Intubasi serat optik: Jika terjaga, intubasi serat optik diperlukan; mempersiapkan lubang
hidung pasien seperti dijelaskan di atas. Selain itu, pada pasien sadar atau dibius, anestesi
topikal untuk laring pasien dan pharynx juga diperlukan. Hal ini dapat dicapai dengan
beberapa teknik, seperti aplikasi transoral dari agen anestesi lokal atau menggunakan
blok saraf laring superior dengan lidokain 4% (sampai 3 mg / kg) diberikan transtrakea
atau disemprotkan ke lumen fiberscope itu secara intermitten pada jalan scope. Anestesi
topikal yang tidak lengkap tidak hanya menyebabkan ketidaknyamanan pasien, hal ini
membuat prosedur jauh lebih sulit dan dapat menyebabkan peningkatan morbiditas
pasien. Obat antisialagogue diberikan (misalnya, glycopyrrolate 0,2-0,3 mg IV) untuk
meningkatkan visualisasi lapangan. Sedasi dosis kecil juga dapat diberikan, perlu diingat
bahwa obat penenang bukanlah pengganti untuk jalan napas yang baik.
PERLENGKAPAN
1. Nasal Rae Endotracheal tube
2. Lidokain jel
3. Magill forceps
4. Suction5. Peralatan intubasi (laringoskop, fiberoptic scope, glide scope)
POSISI
Pasien berada dalam posisi supine
Jika intubasi serat optik yang terjaga (atau intubasi terjaga lainnya) yang dikejar, posisi
yang paling praktis mungkin duduk (di meja operasi kamar), karena mencegah laring
jatuh kea rah posterior seperti dalam posisi terlentang.
TEKNIK
Menetapkan patensi dari nares dengan terompet hidung yang sudah dilumasi
Masukkan tube yang dilumasi dengan manset mengempis melalui nares yang paten, dan
dilumasi dengan sudut wajah yang tepat.
Laringoskop direk dengan blade Miller. Masukkan ETT dan masukkan sedikit untuk mnempatkan
laringoskop ke dalam mulut
Beberapa resistansi yang biasa ditemui, kemungkinan besar karena arytenoid kanan. Hal
ini biasanya diatasi dengan sedikit rotasi berlawanan arah jarum jam.

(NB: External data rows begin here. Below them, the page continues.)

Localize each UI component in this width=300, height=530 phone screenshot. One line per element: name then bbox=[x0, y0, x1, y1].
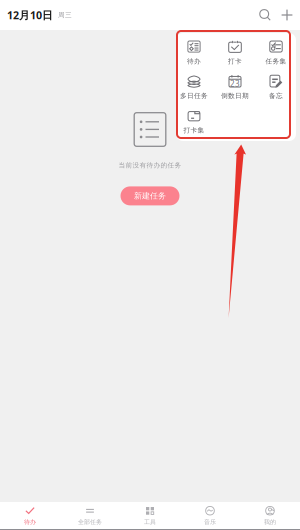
staticText: 当前没有待办的任务 bbox=[118, 161, 182, 169]
button[interactable]: 我的 bbox=[240, 502, 300, 529]
staticText: 23 bbox=[230, 78, 240, 89]
button[interactable]: 待办 bbox=[174, 40, 214, 66]
button[interactable]: 工具 bbox=[120, 502, 180, 529]
button[interactable]: 新建 bbox=[276, 1, 298, 29]
button[interactable]: 打卡集 bbox=[174, 109, 214, 135]
button[interactable]: 23 bbox=[214, 74, 256, 100]
staticText: 周三 bbox=[58, 11, 72, 19]
button[interactable]: 新建任务 bbox=[120, 186, 180, 205]
staticText: 打卡 bbox=[228, 57, 242, 66]
button[interactable]: 打卡 bbox=[214, 40, 256, 66]
staticText: 倒数日期 bbox=[221, 92, 249, 100]
staticText: 多日任务 bbox=[180, 92, 208, 100]
staticText: 待办 bbox=[24, 518, 36, 526]
staticText: 任务集 bbox=[266, 57, 286, 66]
button[interactable]: 多日任务 bbox=[174, 74, 214, 100]
button[interactable]: 搜索 bbox=[254, 1, 276, 29]
staticText: 工具 bbox=[144, 518, 156, 526]
staticText: 新建任务 bbox=[134, 191, 166, 201]
staticText: 备忘 bbox=[269, 92, 283, 100]
button[interactable]: 待办 bbox=[0, 502, 60, 529]
button[interactable]: 音乐 bbox=[180, 502, 240, 529]
button[interactable]: 全部任务 bbox=[60, 502, 120, 529]
staticText: 全部任务 bbox=[78, 518, 102, 526]
button[interactable]: 备忘 bbox=[256, 74, 296, 100]
button[interactable]: 任务集 bbox=[256, 40, 296, 66]
staticText: 打卡集 bbox=[184, 126, 204, 134]
staticText: 我的 bbox=[264, 518, 276, 526]
staticText: 12月10日 bbox=[7, 8, 53, 22]
staticText: 待办 bbox=[187, 57, 201, 66]
staticText: 音乐 bbox=[204, 518, 216, 526]
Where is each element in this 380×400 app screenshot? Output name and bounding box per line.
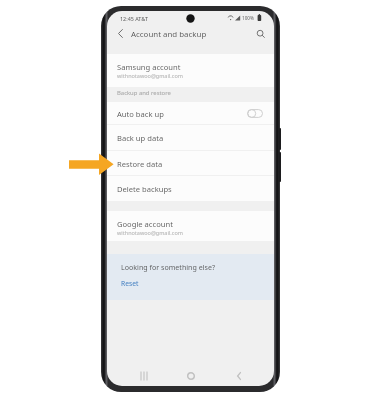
button[interactable]: Recent apps: [137, 368, 151, 384]
button[interactable]: Restore data: [107, 150, 274, 176]
button[interactable]: Back: [114, 27, 127, 40]
staticText: Google account: [117, 219, 173, 229]
button[interactable]: [107, 54, 274, 87]
button[interactable]: Reset: [121, 278, 151, 289]
staticText: withnotawoo@gmail.com: [117, 72, 183, 79]
button[interactable]: Search: [254, 27, 267, 40]
button[interactable]: Home: [184, 368, 198, 384]
staticText: Backup and restore: [117, 89, 171, 97]
staticText: 12:45 AT&T: [120, 15, 148, 22]
button[interactable]: [107, 211, 274, 241]
button[interactable]: Auto back up: [107, 102, 274, 124]
button[interactable]: Back up data: [107, 124, 274, 150]
button[interactable]: Back: [232, 368, 246, 384]
staticText: Looking for something else?: [121, 262, 216, 272]
staticText: Restore data: [117, 159, 163, 169]
staticText: 100%: [242, 15, 254, 21]
staticText: Account and backup: [131, 29, 207, 40]
staticText: Auto back up: [117, 109, 164, 119]
staticText: Back up data: [117, 133, 164, 143]
staticText: Samsung account: [117, 62, 181, 72]
staticText: Delete backups: [117, 184, 172, 194]
staticText: withnotawoo@gmail.com: [117, 229, 183, 236]
staticText: Reset: [121, 279, 139, 288]
button[interactable]: Delete backups: [107, 175, 274, 201]
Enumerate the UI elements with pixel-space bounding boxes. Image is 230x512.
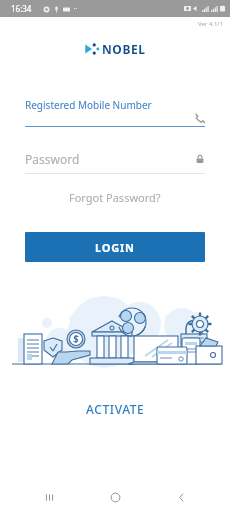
button[interactable]: Forgot Password?	[59, 187, 171, 208]
staticText: NOBEL	[102, 41, 146, 57]
button[interactable]: ACTIVATE	[72, 397, 159, 421]
staticText: 16:34	[11, 3, 32, 14]
staticText: Ver 4.1/1	[198, 20, 224, 28]
staticText: Registered Mobile Number	[25, 98, 152, 112]
staticText: ··	[70, 4, 78, 14]
button[interactable]: LOGIN	[25, 232, 205, 262]
staticText: LOGIN	[95, 240, 135, 255]
button[interactable]: Registered Mobile Number	[25, 98, 205, 127]
staticText: Password	[25, 151, 80, 167]
button[interactable]: Password	[25, 150, 205, 174]
other: Phone	[194, 113, 205, 124]
button[interactable]: Recents	[32, 482, 66, 512]
other: Password visibility	[195, 154, 205, 164]
button[interactable]: Home	[98, 482, 132, 512]
button[interactable]: Back	[164, 482, 198, 512]
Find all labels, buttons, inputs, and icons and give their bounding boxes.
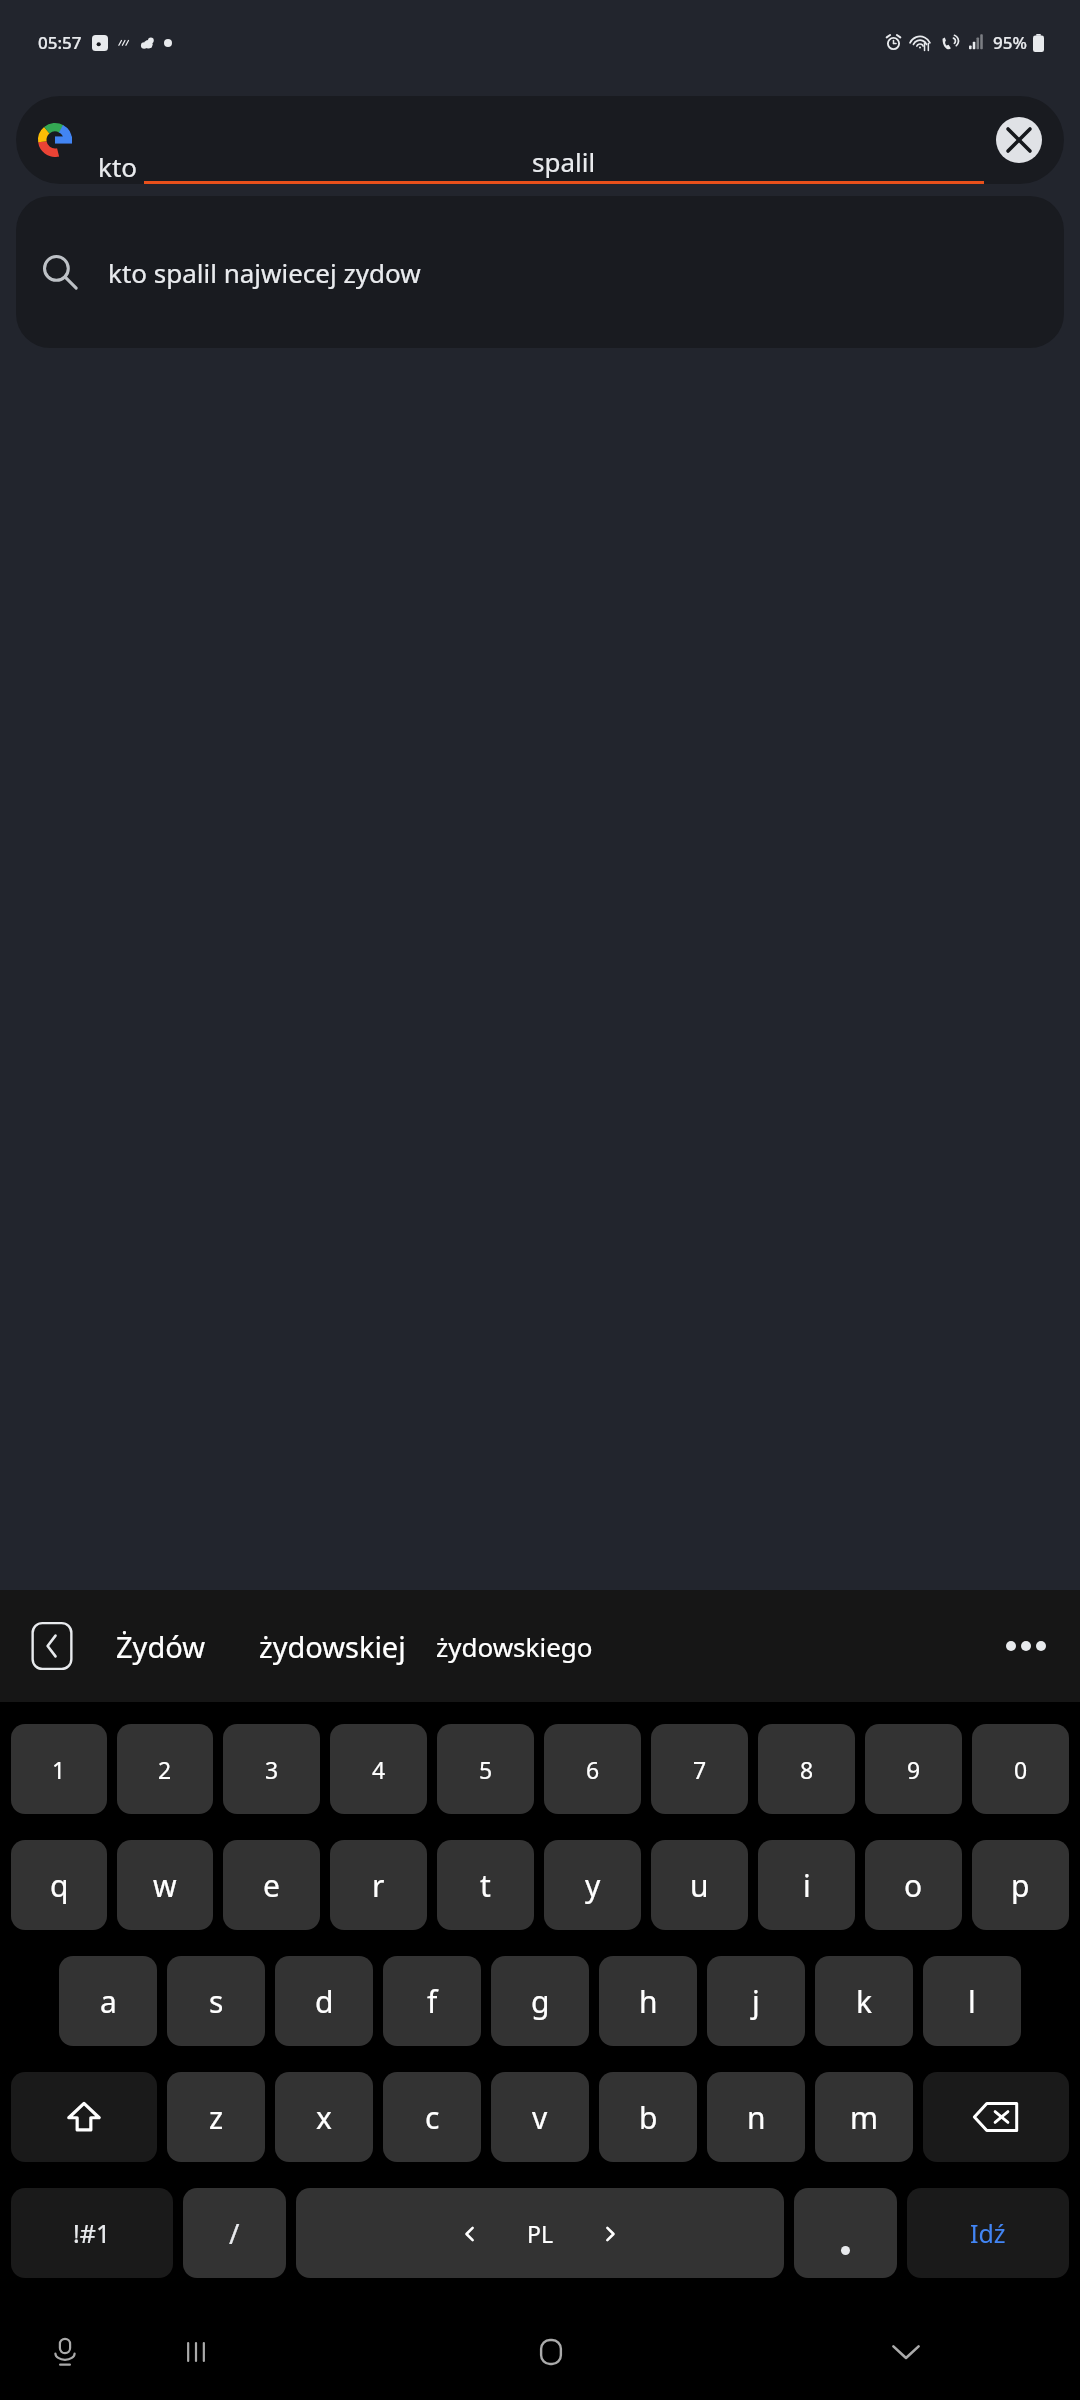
staticText: / <box>229 2214 240 2252</box>
staticText: m <box>850 2097 879 2138</box>
button[interactable]: s <box>167 1956 265 2046</box>
button[interactable]: q <box>11 1840 107 1930</box>
staticText: g <box>531 1981 550 2022</box>
staticText: o <box>904 1865 923 1906</box>
staticText: 05:57 <box>38 31 82 54</box>
staticText: h <box>639 1981 658 2022</box>
button[interactable]: Shift <box>11 2072 157 2162</box>
staticText: 5 <box>479 1754 493 1785</box>
button[interactable]: n <box>707 2072 805 2162</box>
button[interactable]: Home <box>513 2314 589 2390</box>
staticText: Żydów <box>116 1627 205 1666</box>
staticText: kto spalil najwiecej zydow <box>108 255 421 290</box>
staticText: p <box>1011 1865 1030 1906</box>
button[interactable]: 6 <box>544 1724 641 1814</box>
button[interactable]: Recent apps <box>158 2314 234 2390</box>
button[interactable]: żydowskiej <box>259 1627 406 1666</box>
button[interactable]: k <box>815 1956 913 2046</box>
staticText: f <box>427 1981 438 2022</box>
button[interactable]: 5 <box>437 1724 534 1814</box>
button[interactable]: 8 <box>758 1724 855 1814</box>
button[interactable]: w <box>117 1840 213 1930</box>
button[interactable]: e <box>223 1840 320 1930</box>
button[interactable]: Clear search <box>996 117 1042 163</box>
button[interactable]: More suggestions <box>998 1618 1054 1674</box>
button[interactable]: p <box>972 1840 1069 1930</box>
button[interactable]: 7 <box>651 1724 748 1814</box>
button[interactable]: kto spalil najwiecej zydow <box>16 196 1064 348</box>
button[interactable]: o <box>865 1840 962 1930</box>
button[interactable]: 1 <box>11 1724 107 1814</box>
staticText: n <box>747 2097 766 2138</box>
staticText: PL <box>527 2218 553 2249</box>
staticText: z <box>209 2097 224 2138</box>
button[interactable]: 9 <box>865 1724 962 1814</box>
button[interactable]: t <box>437 1840 534 1930</box>
staticText: d <box>315 1981 334 2022</box>
button[interactable]: v <box>491 2072 589 2162</box>
button[interactable]: Żydów <box>116 1627 205 1666</box>
staticText: i <box>803 1865 811 1906</box>
staticText: y <box>585 1865 601 1906</box>
button[interactable]: h <box>599 1956 697 2046</box>
button[interactable]: a <box>59 1956 157 2046</box>
staticText: 7 <box>693 1754 707 1785</box>
staticText: x <box>316 2097 332 2138</box>
button[interactable]: y <box>544 1840 641 1930</box>
staticText: spalil <box>532 144 596 179</box>
staticText: a <box>100 1981 117 2022</box>
button[interactable]: żydowskiego <box>436 1629 593 1664</box>
button[interactable]: Backspace <box>923 2072 1069 2162</box>
button[interactable]: l <box>923 1956 1021 2046</box>
staticText: 1 <box>52 1754 66 1785</box>
staticText: e <box>263 1865 280 1906</box>
button[interactable]: j <box>707 1956 805 2046</box>
button[interactable]: b <box>599 2072 697 2162</box>
staticText: k <box>856 1981 873 2022</box>
button[interactable]: 0 <box>972 1724 1069 1814</box>
staticText: kto <box>98 149 144 184</box>
staticText: w <box>153 1865 177 1906</box>
button[interactable]: z <box>167 2072 265 2162</box>
staticText: u <box>690 1865 709 1906</box>
button[interactable]: c <box>383 2072 481 2162</box>
staticText: żydowskiego <box>436 1629 593 1664</box>
staticText: żydowskiej <box>259 1627 406 1666</box>
button[interactable]: 3 <box>223 1724 320 1814</box>
button[interactable]: Voice input <box>30 2317 100 2387</box>
staticText: q <box>50 1865 69 1906</box>
staticText: r <box>372 1865 385 1906</box>
button[interactable]: 2 <box>117 1724 213 1814</box>
button[interactable]: u <box>651 1840 748 1930</box>
button[interactable]: d <box>275 1956 373 2046</box>
staticText: 9 <box>907 1754 921 1785</box>
staticText: l <box>968 1981 976 2022</box>
staticText: s <box>209 1981 224 2022</box>
button[interactable] <box>794 2188 897 2278</box>
button[interactable]: 4 <box>330 1724 427 1814</box>
button[interactable]: Hide keyboard <box>868 2314 944 2390</box>
staticText: t <box>480 1865 491 1906</box>
staticText: c <box>425 2097 440 2138</box>
staticText: 2 <box>158 1754 172 1785</box>
staticText: !#1 <box>73 2216 111 2250</box>
button[interactable]: Space, Polish layout <box>296 2188 784 2278</box>
button[interactable]: g <box>491 1956 589 2046</box>
button[interactable]: f <box>383 1956 481 2046</box>
button[interactable]: Idź <box>907 2188 1069 2278</box>
staticText: 6 <box>586 1754 600 1785</box>
staticText: 4 <box>372 1754 386 1785</box>
staticText: 0 <box>1014 1754 1028 1785</box>
button[interactable]: i <box>758 1840 855 1930</box>
button[interactable]: !#1 <box>11 2188 173 2278</box>
button[interactable]: Previous <box>30 1620 74 1672</box>
button[interactable]: / <box>183 2188 286 2278</box>
button[interactable]: m <box>815 2072 913 2162</box>
staticText: 95% <box>993 31 1027 54</box>
button[interactable]: kto <box>16 96 1064 184</box>
button[interactable]: x <box>275 2072 373 2162</box>
button[interactable]: r <box>330 1840 427 1930</box>
staticText: v <box>532 2097 548 2138</box>
staticText: b <box>639 2097 658 2138</box>
staticText: 8 <box>800 1754 814 1785</box>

Setelah tube berada di bawah nasofaring, masukkan laringoskop ke dalam kavitas oral dan masukkan tube dengan penglihatan langsung.
Setelah korda vokalis terlihat, masukkan ETT dengan bantuan laringoskop
Forsep Margill mengarahkan ETT untuk memasukkannya melewati korda vokalis.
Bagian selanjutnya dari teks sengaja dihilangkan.